• [DIRECTIONS FOR THIS TASK]:
Every line of the entries below that mentions "Светодиодный" is to be copied out.

• [RECORD EXTRACTS]:
BEGIN
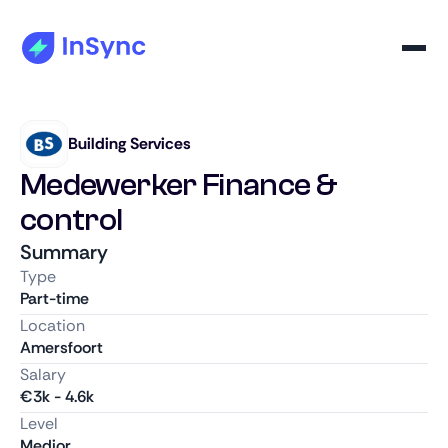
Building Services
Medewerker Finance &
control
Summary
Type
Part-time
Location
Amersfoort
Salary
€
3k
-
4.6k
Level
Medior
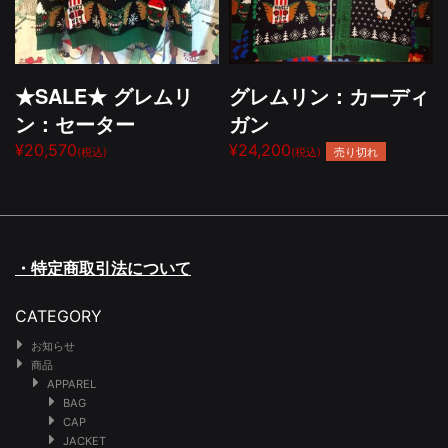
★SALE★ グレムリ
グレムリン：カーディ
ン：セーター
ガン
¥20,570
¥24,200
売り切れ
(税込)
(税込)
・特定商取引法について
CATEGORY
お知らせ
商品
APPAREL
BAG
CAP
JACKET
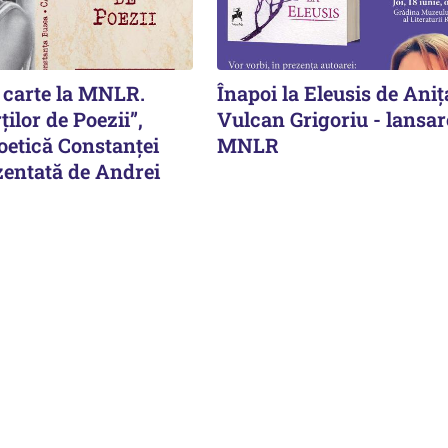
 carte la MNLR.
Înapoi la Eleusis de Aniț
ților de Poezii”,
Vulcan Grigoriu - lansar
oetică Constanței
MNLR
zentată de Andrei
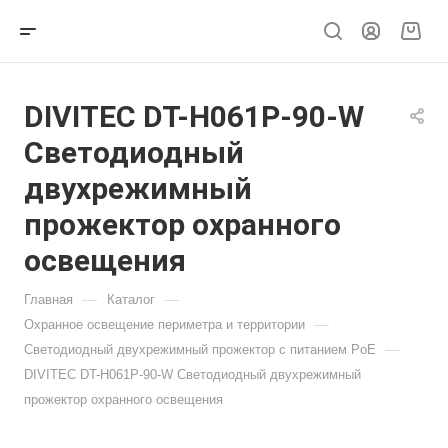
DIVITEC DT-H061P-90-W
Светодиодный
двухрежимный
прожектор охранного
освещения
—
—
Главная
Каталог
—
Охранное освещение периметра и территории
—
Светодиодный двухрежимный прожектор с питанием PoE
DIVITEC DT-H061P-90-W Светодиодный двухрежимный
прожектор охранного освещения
END
• [WRITTEN RESPONSE]:
Светодиодный
Светодиодный двухрежимный прожектор с питанием PoE
DIVITEC DT-H061P-90-W Светодиодный двухрежимный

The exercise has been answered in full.